:: TASK OBJECTIVE ::
Output exactly the lines below, starting with the line that has "Concluye con éxito" and going on through the line that has "LUDOVIA#23: Un espacio", both included, and no other lines.

:: EXERCISE MATERIAL ::
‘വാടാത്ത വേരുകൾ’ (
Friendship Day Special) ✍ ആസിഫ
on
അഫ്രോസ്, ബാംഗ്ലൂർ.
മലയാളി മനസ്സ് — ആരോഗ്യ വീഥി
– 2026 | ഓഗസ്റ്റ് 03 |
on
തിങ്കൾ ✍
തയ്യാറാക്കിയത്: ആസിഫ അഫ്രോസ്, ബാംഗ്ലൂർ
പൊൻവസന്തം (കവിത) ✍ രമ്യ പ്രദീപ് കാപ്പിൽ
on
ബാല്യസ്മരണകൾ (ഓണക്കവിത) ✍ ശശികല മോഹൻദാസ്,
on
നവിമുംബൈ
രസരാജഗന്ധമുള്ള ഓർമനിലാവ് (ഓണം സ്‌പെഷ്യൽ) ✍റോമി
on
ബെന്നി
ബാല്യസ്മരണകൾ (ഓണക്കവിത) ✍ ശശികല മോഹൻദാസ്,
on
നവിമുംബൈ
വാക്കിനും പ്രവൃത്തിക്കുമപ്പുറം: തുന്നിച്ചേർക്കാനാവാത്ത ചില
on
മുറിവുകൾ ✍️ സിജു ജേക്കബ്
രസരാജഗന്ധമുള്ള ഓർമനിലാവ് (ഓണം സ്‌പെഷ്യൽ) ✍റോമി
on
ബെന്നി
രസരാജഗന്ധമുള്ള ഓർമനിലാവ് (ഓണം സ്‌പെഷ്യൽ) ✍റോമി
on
---
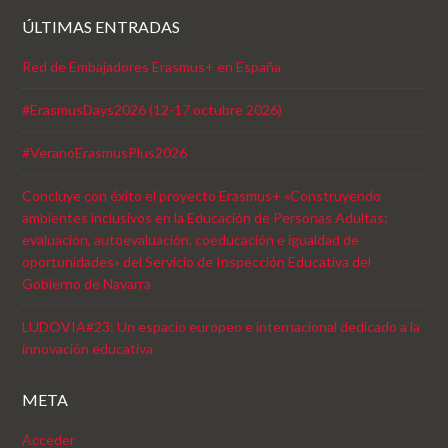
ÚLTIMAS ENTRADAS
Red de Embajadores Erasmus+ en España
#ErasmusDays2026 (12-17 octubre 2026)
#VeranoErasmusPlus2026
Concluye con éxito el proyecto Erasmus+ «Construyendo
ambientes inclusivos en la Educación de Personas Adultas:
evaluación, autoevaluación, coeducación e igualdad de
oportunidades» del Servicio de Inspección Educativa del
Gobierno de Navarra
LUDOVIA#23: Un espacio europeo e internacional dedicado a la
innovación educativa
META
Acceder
---
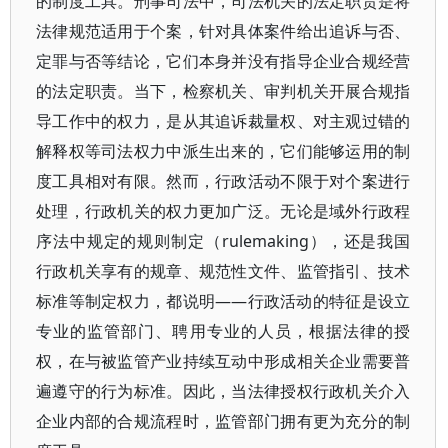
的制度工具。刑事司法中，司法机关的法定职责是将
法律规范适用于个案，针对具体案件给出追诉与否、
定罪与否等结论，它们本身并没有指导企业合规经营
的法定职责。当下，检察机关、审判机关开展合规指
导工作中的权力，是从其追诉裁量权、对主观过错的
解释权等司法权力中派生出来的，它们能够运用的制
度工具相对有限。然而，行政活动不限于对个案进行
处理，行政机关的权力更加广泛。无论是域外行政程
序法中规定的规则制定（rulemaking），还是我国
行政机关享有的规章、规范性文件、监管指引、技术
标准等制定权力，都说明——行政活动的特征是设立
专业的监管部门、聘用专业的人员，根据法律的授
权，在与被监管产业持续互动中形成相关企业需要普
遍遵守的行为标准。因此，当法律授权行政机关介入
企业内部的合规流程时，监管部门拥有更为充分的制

:: WRITTEN RESPONSE ::
Concluye con éxito el proyecto Erasmus+ «Construyendo
ambientes inclusivos en la Educación de Personas Adultas:
evaluación, autoevaluación, coeducación e igualdad de
oportunidades» del Servicio de Inspección Educativa del
Gobierno de Navarra
LUDOVIA#23: Un espacio europeo e internacional dedicado a la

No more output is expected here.